Sort the matrix in function of the column col

Parameters
  • data (pandas.DataFrame.) – the data to sort.

  • col (string.) – the name of the column to use for sorting the data.

Returns

sorted data.

Return type

a pandas.DataFrame object.

craw.heatmap._sort_using_file(data, file=None)[source]

Sort the matrix in function of file. The file must have the following structure the first line must be the name of the column the following lines must be the values, one per line each line starting by ‘#’ will be ignore.

Parameters
  • data (pandas.DataFrame.) – the data to sort.

  • file (a file like object.) – The file to use as guide to sort the data.

Returns

sorted data.

Return type

a pandas.DataFrame object.

craw.heatmap.crop_matrix(data, start_col, stop_col)[source]

Crop matrix (remove columns).

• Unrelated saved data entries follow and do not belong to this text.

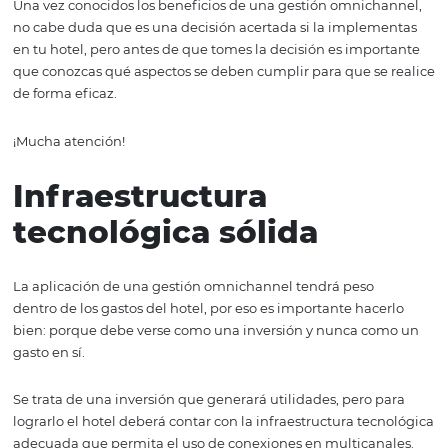
En la industria hotelera, una gestión omnichannel efica
significa un paso agigantado hacia el éxito. Con el domi
esta herramienta, la compañía puede flexibilizar los can
compra, algo indispensable en el mundo del turismo.
Además, tu hotel podrá contar con una estrategia de
comunicación visible para una amplia comunidad de po
clientes.
Una vez conocidos los beneficios de una gestión omnic
no cabe duda que es una decisión acertada si la imple
en tu hotel, pero antes de que tomes la decisión es impo
que conozcas qué aspectos se deben cumplir para que se
de forma eficaz.
¡Mucha atención!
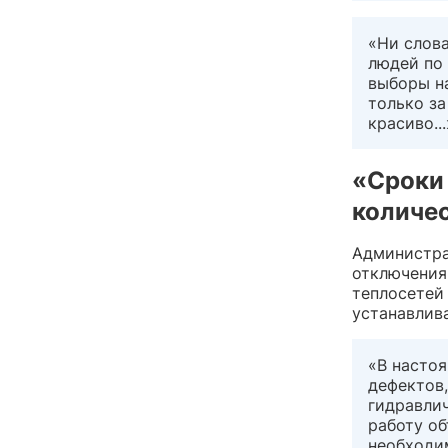
«Ни слова
людей по 
выборы н
только за
красиво..
«Сроки
количе
Администра
отключения
теплосетей
устанавлива
«В насто
дефектов,
гидравли
работу о
необходи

The resulting matrix will be [start_col, stop_col]

Parameters
  • data (a 2D pandas.DataFrame object.) – the data to sort.

  • start_col (string.) – The name of the first column to keep.

  • stop_col (string.) – The name of the last column to keep.

Returns

sorted data.

Return type

a 2D pandas.DataFrame object or None if data is None.

craw.heatmap.draw_heatmap(sense, antisense, color_map=<matplotlib.colors.LinearSegmentedColormap object>, title='', sense_on='top', size=None, marks=None)[source]

Create a figure with subplot to represent the data as heat map.

Parameters
  • sense (a pandas.DataFrame object.) – the data normalized (xi in [0,1]) representing coverage on sense.

  • antisense – the data normalized (xi in [0,1]) representing coverage on anti sense.

  • color_map (a matplotlib.pyplot.cm object.) – the color map to use to represent the data.

  • title (string.) – the figure title (by default the same as the coverage file).

  • sense_on (string.) – specify the lay out. Where to place the heat map representing the sense data. the available values are: ‘left’, ‘right’, ‘top’, ‘bottom’ (default = ‘top’).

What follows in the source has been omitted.